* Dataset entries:
____________

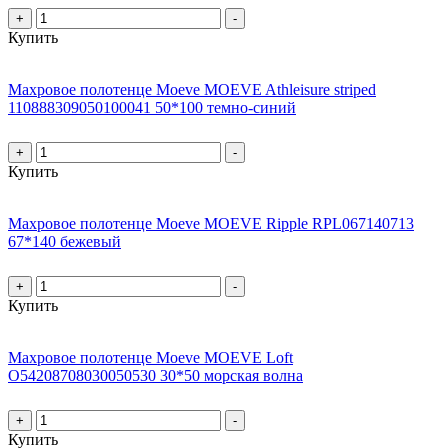
+
-
Купить
Махровое полотенце Moeve MOEVE Athleisure striped
110888309050100041 50*100 темно-синий
+
-
Купить
Махровое полотенце Moeve MOEVE Ripple RPL067140713
67*140 бежевый
+
-
Купить
Махровое полотенце Moeve MOEVE Loft
О54208708030050530 30*50 морская волна
+
-
Купить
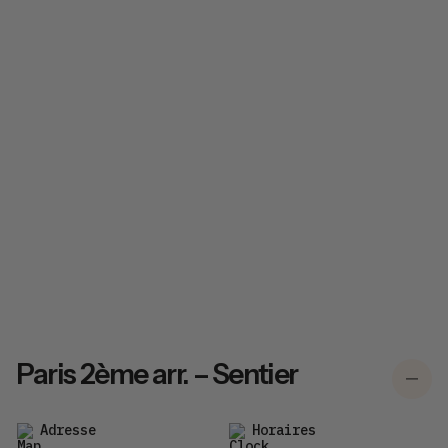
Paris 2ème arr. – Sentier
Adresse
Horaires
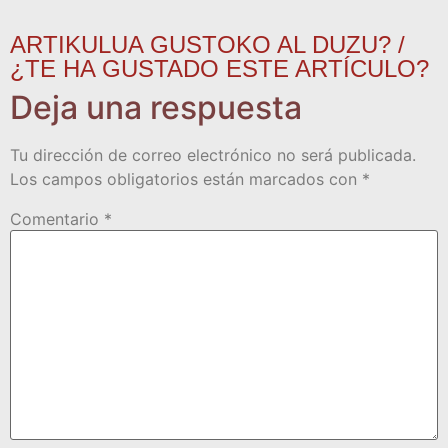
ARTIKULUA GUSTOKO AL DUZU? /
¿TE HA GUSTADO ESTE ARTÍCULO?
Deja una respuesta
Tu dirección de correo electrónico no será publicada.
Los campos obligatorios están marcados con
*
Comentario
*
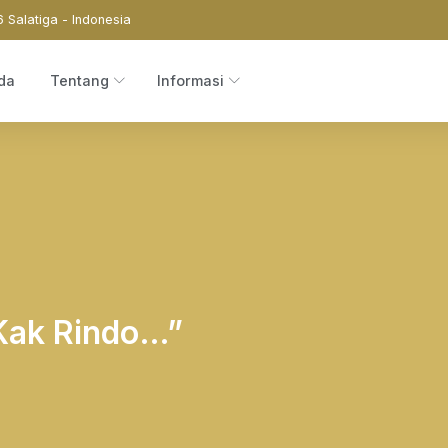
6 Salatiga - Indonesia
da
Tentang
Informasi
 Kak Rindo…”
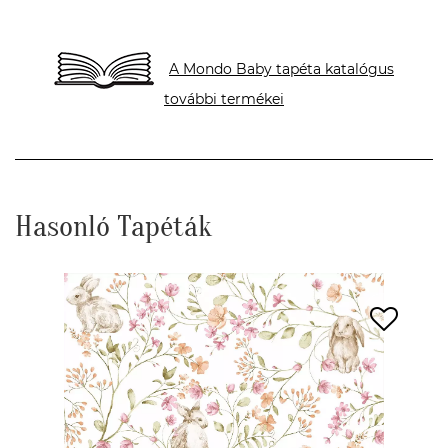
A Mondo Baby tapéta katalógus
további termékei
Hasonló Tapéták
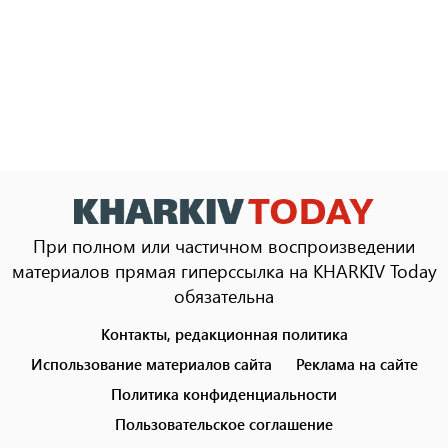
При полном или частичном воспроизведении
материалов прямая гиперссылка на KHARKIV Today
обязательна
Контакты, редакционная политика
Footer
menu
Использование материалов сайта
Реклама на сайте
Политика конфиденциальности
Пользовательское соглашение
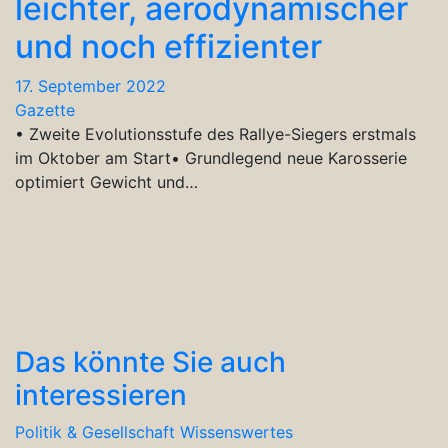
leichter, aerodynamischer
und noch effizienter
17. September 2022
Gazette
• Zweite Evolutionsstufe des Rallye-Siegers erstmals
im Oktober am Start• Grundlegend neue Karosserie
optimiert Gewicht und…
Das könnte Sie auch
interessieren
Politik & Gesellschaft
Wissenswertes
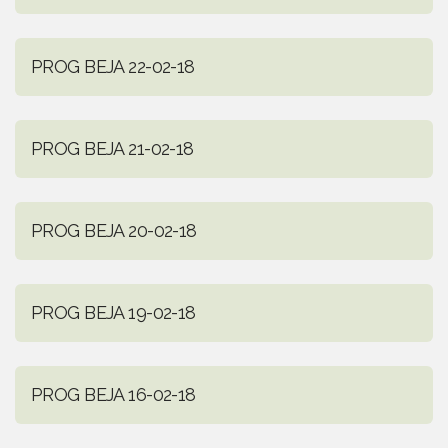
PROG BEJA 22-02-18
PROG BEJA 21-02-18
PROG BEJA 20-02-18
PROG BEJA 19-02-18
PROG BEJA 16-02-18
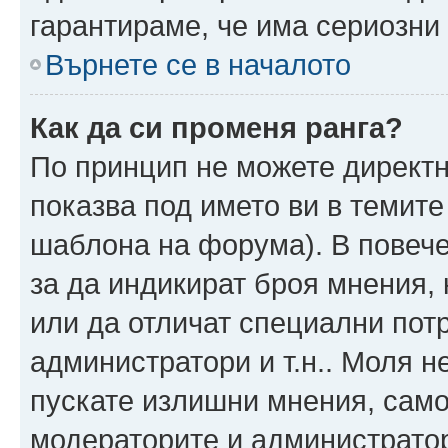
гарантираме, че има сериозни 
Върнете се в началото
Как да си променя ранга?
По принцип не можете директн
показва под името ви в темите
шаблона на форума). В повече
за да индикират броя мнения, 
или да отличат специални пот
администратори и т.н.. Моля н
пускате излишни мнения, само 
модераторите и администратор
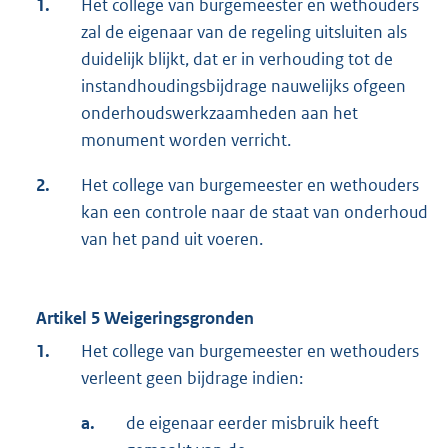
1.
Het college van burgemeester en wethouders
zal de eigenaar van de regeling uitsluiten als
duidelijk blijkt, dat er in verhouding tot de
instandhoudingsbijdrage nauwelijks ofgeen
onderhoudswerkzaamheden aan het
monument worden verricht.
2.
Het college van burgemeester en wethouders
kan een controle naar de staat van onderhoud
van het pand uit voeren.
Artikel 5 Weigeringsgronden
1.
Het college van burgemeester en wethouders
verleent geen bijdrage indien:
a.
de eigenaar eerder misbruik heeft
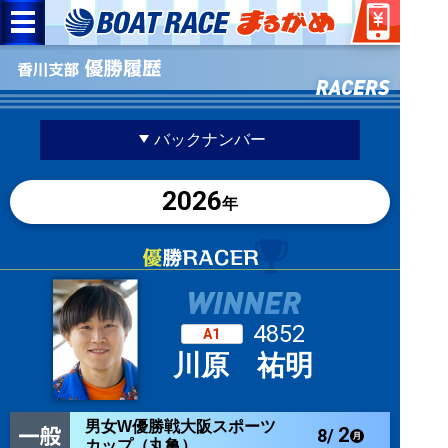
バックナンバー
2026
年
4852
A1
川原 祐明
男女W優勝戦大阪スポーツ
2
8/
カップ（丸亀）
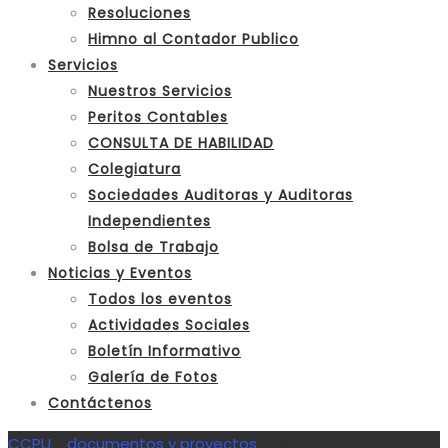
Resoluciones
Himno al Contador Publico
Servicios
Nuestros Servicios
Peritos Contables
CONSULTA DE HABILIDAD
Colegiatura
Sociedades Auditoras y Auditoras
Independientes
Bolsa de Trabajo
Noticias y Eventos
Todos los eventos
Actividades Sociales
Boletín Informativo
Galería de Fotos
Contáctenos
CCPU
>
documentos y proyectos
>
🔵 CHARLA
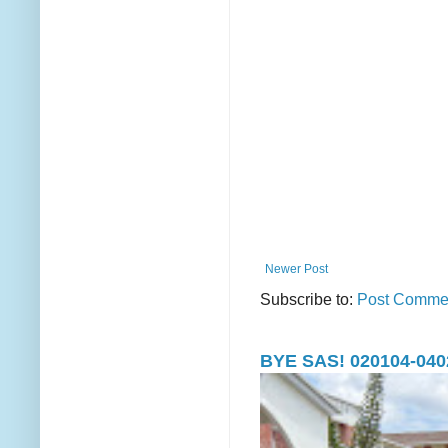
Newer Post
Subscribe to:
Post Commen
BYE SAS! 020104-040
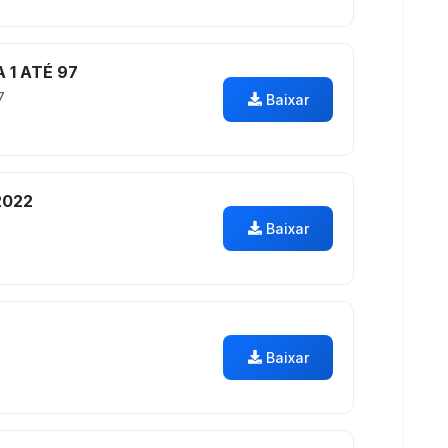
 1 ATÉ 97
7
Baixar
2022
Baixar
Baixar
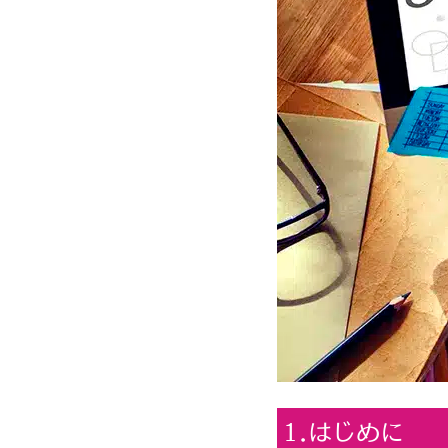
1.はじめに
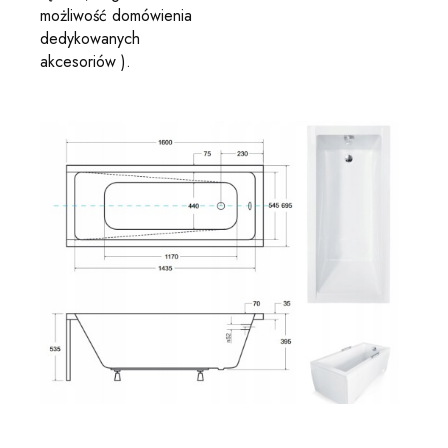
możliwość domówienia
dedykowanych
akcesoriów ).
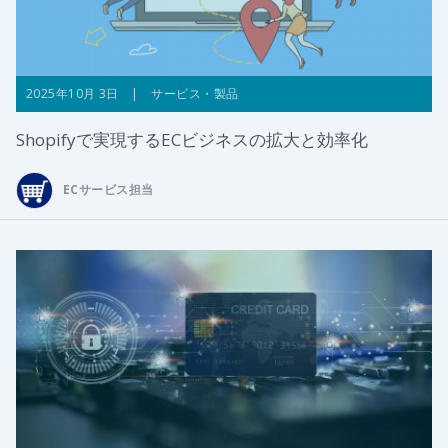
2025年10月 3日 | サービス・製品
Shopifyで実現するECビジネスの拡大と効率化
ECサービス担当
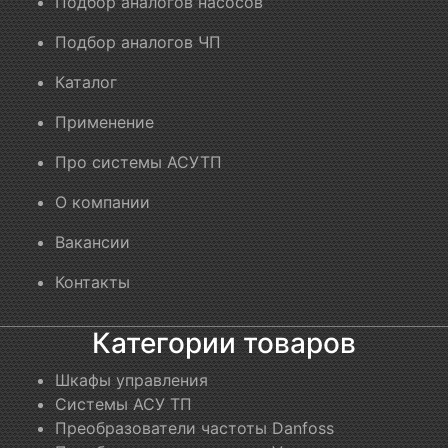
Подбор аналогов насосов
Подбор аналогов ЧП
Каталог
Применение
Про системы АСУТП
О компании
Вакансии
Контакты
Категории товаров
Шкафы управления
Системы АСУ ТП
Преобразователи частоты Danfoss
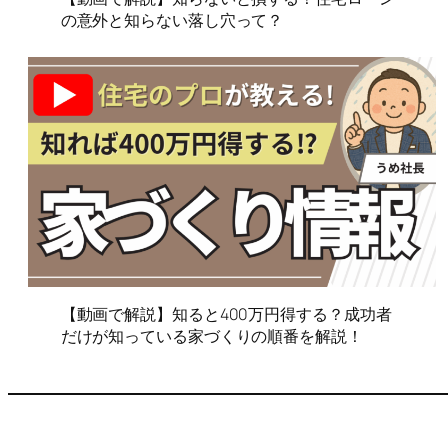
の意外と知らない落し穴って？
【動画で解説】知ると400万円得する？成功者
だけが知っている家づくりの順番を解説！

____________

Every line above that holds the word "полотенце" should be copied out.

Махровое полотенце Moeve MOEVE Athleisure striped
Махровое полотенце Moeve MOEVE Ripple RPL067140713
Махровое полотенце Moeve MOEVE Loft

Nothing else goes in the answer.